IRS COVID19 Stimulus Check Scam Uses Incorrect Address As Phishing Lure

David Pickett

Covid19 Stimulus Package Phishing Email

IRS COVID19 Stimulus Check Scam Uses Incorrect Address As Phishing Lure

Recently we posted about a Small Business Administration spoof that dropped the Remcos remote access trojan and Formbook information stealer. Today we're going to share another COVID-19 Stimulus attack, however, this one purports to be from the Internal Revenue Service.

The email itself is fairly simple and spoofs the recipient's domain in hopes the company has allowed its own domain name in their email gateway but uses "IRS" as the display name. It tells the recipient "We encountered difficulties delivering your Covid-19 Stimulus Check to your home address above. You provided a wrong address."  We quickly analyzed multiple versions of this attack and they all used the same address, no matter who received the message. A quick Google search shows it belongs to a legitimate pizza shop but not associated in any way with the recipients.


IRS Themed Credential Harvesting Site

We followed the link in a safe environment and were greeted with the below site attempting to masquerade as an IRS site. It prefills the recipient's email address from a parameter specified in the email's URL and attempts to have the user enter their email password in order to update their address.


IRS Themed Credential Harvesting Site

Source Code Obfuscation

Taking a quick look at the site source code, we can see the attacker attempted to obfuscate the wording regarding the email address and password. This is a simple method utilized in an effort to bypass website scanning engines and scripts looking for credential harvesting sites. 
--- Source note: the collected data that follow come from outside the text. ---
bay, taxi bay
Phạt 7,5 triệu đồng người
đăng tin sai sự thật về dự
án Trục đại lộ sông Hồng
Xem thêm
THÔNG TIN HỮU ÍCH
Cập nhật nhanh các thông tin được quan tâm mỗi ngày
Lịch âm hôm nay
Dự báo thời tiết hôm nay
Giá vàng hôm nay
Obfuscated Site Source Code


IRS Guidance

The IRS has published the below information:

"The IRS does not initiate contact with taxpayers to request any personal or financial information for the Economic Impact Payment through:

  • Email, 
  • Text messages, or
  • Social media sites, groups or forums

Be cautious of anyone asking you to verify your personal identification and/or banking information in order to receive the Economic Impact Payment. Scammers are savvy and may attempt to use social engineering schemes to get your information.
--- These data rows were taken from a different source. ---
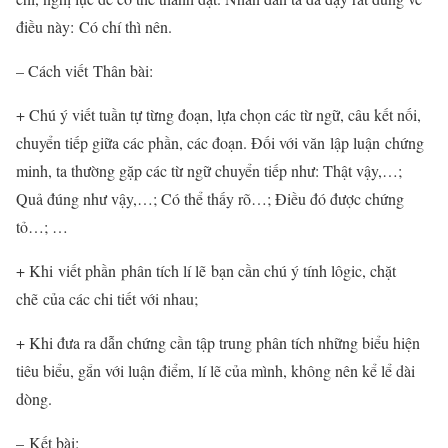
điều này: Có chí thì nên.
– Cách viết Thân bài:
+ Chú ý viết tuần tự từng đoạn, lựa chọn các từ ngữ, câu kết nối,
chuyển tiếp giữa các phần, các đoạn. Đối với văn lập luận chứng
minh, ta thường gặp các từ ngữ chuyển tiếp như: Thật vậy,…;
Quả đúng như vậy,…; Có thể thấy rõ…; Điều đó được chứng
tỏ…; …
+ Khi viết phần phân tích lí lẽ bạn cần chú ý tính lôgic, chặt
chẽ của các chi tiết với nhau;
+ Khi đưa ra dẫn chứng cần tập trung phân tích những biểu hiện
tiêu biểu, gắn với luận điểm, lí lẽ của mình, không nên kể lể dài
dòng.
– Kết bài:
Spread the word. Tell your friends, relatives and neighbors - do not respond to any requests pretending to be associated with Coronavirus Tax Relief or Economic Impact Payments!

Fake Websites

There are many scammers that use websites designed to look almost identical to a federal agency website but they will not have the right URL or website address. Make sure you are looking at a website that starts with “https://” and ends with “.gov”. Otherwise, they are likely not a valid U.S. government site. If you receive an email, text message, weblink or other communication from an unknown source or sender, avoid clicking on the link or opening the attachments.
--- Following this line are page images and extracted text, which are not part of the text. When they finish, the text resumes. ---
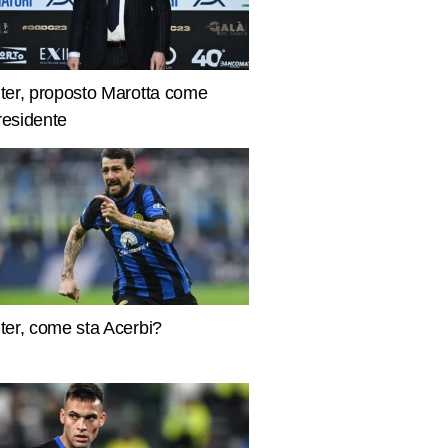
nter, proposto Marotta come
residente
nter, come sta Acerbi?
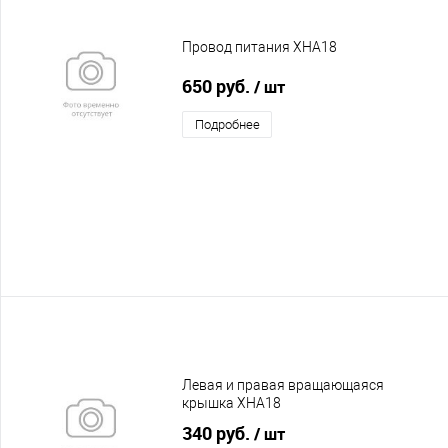
Провод питания XHA18
650 руб.
/ шт
Подробнее
Левая и правая вращающаяся
крышка XHA18
340 руб.
/ шт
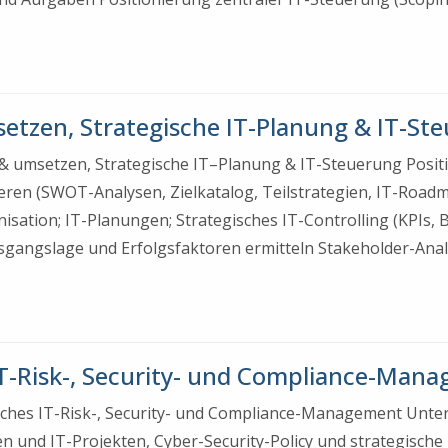
etzen, Strategische IT-Planung & IT-Ste
n & umsetzen, Strategische IT–Planung & IT-Steuerung Posit
ieren (SWOT-Analysen, Zielkatalog, Teilstrategien, IT-Road
anisation; IT-Planungen; Strategisches IT-Controlling (KPIs,
sgangslage und Erfolgsfaktoren ermitteln Stakeholder-An
T-Risk-, Security- und Compliance-Mana
gisches IT-Risk-, Security- und Compliance-Management Un
 und IT-Projekten, Cyber-Security-Policy und strategisch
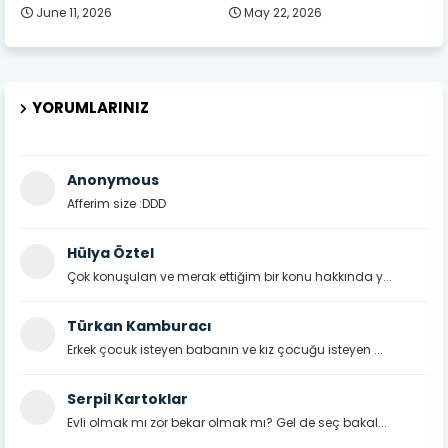
June 11, 2026
May 22, 2026
YORUMLARINIZ
Anonymous
Afferim size :DDD
Hülya Öztel
Çok konuşulan ve merak ettiğim bir konu hakkında y...
Türkan Kamburacı
Erkek çocuk isteyen babanın ve kız çocuğu isteyen ...
Serpil Kartoklar
Evli olmak mı zor bekar olmak mı? Gel de seç bakal...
Official IRS & Taxpayer Service Websites

The official source of information for the Economic Impact Payments is You can also visit the Taxpayer Advocate’s coronavirus site for updated guidance on tax relief available in response to Coronavirus (COVID-19).

Charitable Donations

If you choose to donate to a charitable organization, use the IRS Tax Exempt Organization search tool to verify an organization’s federal tax status before donating.